Several significant forces in the last several years have been changing the way healthcare has and will continue to be delivered. The emergence of more unique ways to deliver care such as clinics incorporated into businesses and factories, the increased use of mid-level providers (nurse practitioners & physician assistants), the increase integration of technologies such as telemedicine and robotics and the shift from interventional reimbursement to outcomes reimbursement are just a few examples.
Compounding these are the ever-increasing costs of healthcare, the strain of funding Medicare on the U.S. economy, and the complications of insurance and healthcare payments under the affordable care act, ACA.
This has led to changes in how businesses intend to interface with the IoT In healthcare system going forward. CVS’s acquisition of Aetna will try to leverage healthcare delivery through their pharmacy structure. United Healthcare’s acquisition of DaVita hopes to leverage cost containment and resource control by directly controlling physicians. And the recently announced collaboration among Berkshire Hathaway, Amazon and J.P. Morgan Chase presents a yet unknown structure whose stated goals is improved quality and less cost. How they will implement their strategy is yet to emerge.
The decline in hospital admission over the last several decades has further led to restructuring by hospital corporations such as Tenet.

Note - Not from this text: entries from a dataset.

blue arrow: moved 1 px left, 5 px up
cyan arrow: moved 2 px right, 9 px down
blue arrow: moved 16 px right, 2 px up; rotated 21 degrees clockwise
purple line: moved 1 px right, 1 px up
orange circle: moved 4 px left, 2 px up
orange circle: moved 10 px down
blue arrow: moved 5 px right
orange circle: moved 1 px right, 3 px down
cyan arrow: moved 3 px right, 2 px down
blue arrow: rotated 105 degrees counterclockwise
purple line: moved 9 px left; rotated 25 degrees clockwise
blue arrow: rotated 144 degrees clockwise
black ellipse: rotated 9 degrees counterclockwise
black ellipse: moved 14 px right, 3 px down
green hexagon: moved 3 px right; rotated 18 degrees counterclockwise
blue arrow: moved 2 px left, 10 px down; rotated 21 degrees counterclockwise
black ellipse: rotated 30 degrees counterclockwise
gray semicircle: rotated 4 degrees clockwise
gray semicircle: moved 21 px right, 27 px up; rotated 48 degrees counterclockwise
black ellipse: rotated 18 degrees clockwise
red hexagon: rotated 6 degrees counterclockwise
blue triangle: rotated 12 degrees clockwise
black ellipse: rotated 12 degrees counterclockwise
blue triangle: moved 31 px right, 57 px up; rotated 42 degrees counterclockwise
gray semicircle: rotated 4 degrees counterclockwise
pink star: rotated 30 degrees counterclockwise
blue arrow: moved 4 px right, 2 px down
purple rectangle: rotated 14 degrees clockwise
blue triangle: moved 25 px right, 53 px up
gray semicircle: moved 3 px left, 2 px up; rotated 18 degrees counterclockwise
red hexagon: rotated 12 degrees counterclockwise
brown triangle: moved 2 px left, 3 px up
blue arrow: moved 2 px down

Premise Health has emerged as a company placing physicians and other healthcare providers directly in corporate/business offices.

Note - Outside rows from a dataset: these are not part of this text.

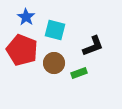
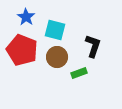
black L-shape: rotated 50 degrees counterclockwise
brown circle: moved 3 px right, 6 px up
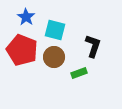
brown circle: moved 3 px left
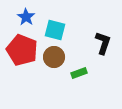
black L-shape: moved 10 px right, 3 px up
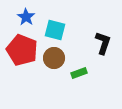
brown circle: moved 1 px down
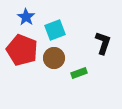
cyan square: rotated 35 degrees counterclockwise
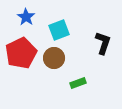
cyan square: moved 4 px right
red pentagon: moved 1 px left, 3 px down; rotated 24 degrees clockwise
green rectangle: moved 1 px left, 10 px down
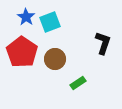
cyan square: moved 9 px left, 8 px up
red pentagon: moved 1 px right, 1 px up; rotated 12 degrees counterclockwise
brown circle: moved 1 px right, 1 px down
green rectangle: rotated 14 degrees counterclockwise
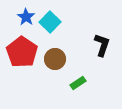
cyan square: rotated 25 degrees counterclockwise
black L-shape: moved 1 px left, 2 px down
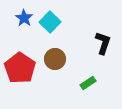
blue star: moved 2 px left, 1 px down
black L-shape: moved 1 px right, 2 px up
red pentagon: moved 2 px left, 16 px down
green rectangle: moved 10 px right
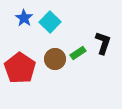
green rectangle: moved 10 px left, 30 px up
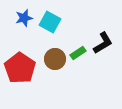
blue star: rotated 24 degrees clockwise
cyan square: rotated 15 degrees counterclockwise
black L-shape: rotated 40 degrees clockwise
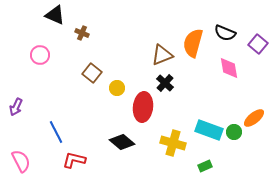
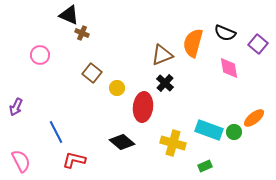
black triangle: moved 14 px right
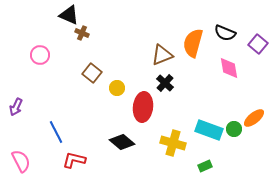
green circle: moved 3 px up
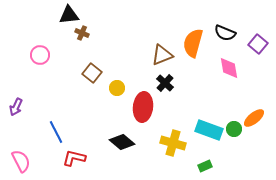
black triangle: rotated 30 degrees counterclockwise
red L-shape: moved 2 px up
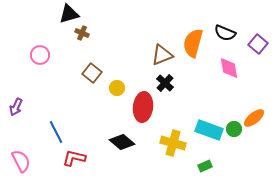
black triangle: moved 1 px up; rotated 10 degrees counterclockwise
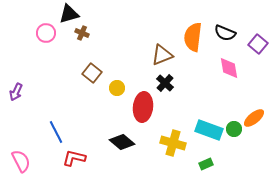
orange semicircle: moved 6 px up; rotated 8 degrees counterclockwise
pink circle: moved 6 px right, 22 px up
purple arrow: moved 15 px up
green rectangle: moved 1 px right, 2 px up
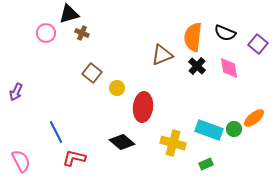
black cross: moved 32 px right, 17 px up
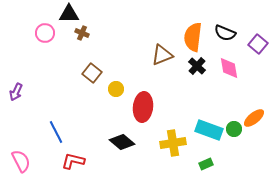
black triangle: rotated 15 degrees clockwise
pink circle: moved 1 px left
yellow circle: moved 1 px left, 1 px down
yellow cross: rotated 25 degrees counterclockwise
red L-shape: moved 1 px left, 3 px down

The big question then with these new ventures are how do organizations know what works financially and how do they track performance… In other words, how do you track, measure and value the relationships between cost and outcomes?
How can the analyst measure which methods(s) may generate better or best outcomes?
A simple return on investment, ROI, calculation will not provide needed nor valid insights. However, the use of cost-effectiveness analysis (CEA) would provide quite useful, valid and actionable information. CEA uses decision tree models to compare not only cost outcomes but effectiveness outcomes of various treatments on patient health and even on future healthcare usage based on various current actions. It can further be used to determine how effective a set amount of money spent on a particular treatment or method will impact outcomes (i.e. willingness to pay calculation). CEA models are flexible and can incorporate a wide variety of scenarios. As opposed to Big Data, CEA makes use of Broad Data so that comparisons of treatment modalities can be evaluated using real life outcomes. It can compare effects on a discrete problem such as a cancer tumor, or on chronic ongoing diseases such as COPD or CHF.
As the delivery of effective yet profitable, or at least cost effective, healthcare becomes more challenging, methods for evaluating treatments and programs become more necessary if not essential. Methods must be implemented to evaluate these new treatments and programs once they are in place so adjustments can be made. CEA enable organizations to both initially evaluate and subsequently monitor new methods and programs in a meaningful way.
If your objective is to provide the best decision-making for your organization and take a global view of your business, expanding your sights beyond ROI, and educating other decision-makers, Cost Effectiveness Analysis can make your organization more competitive and more profitable.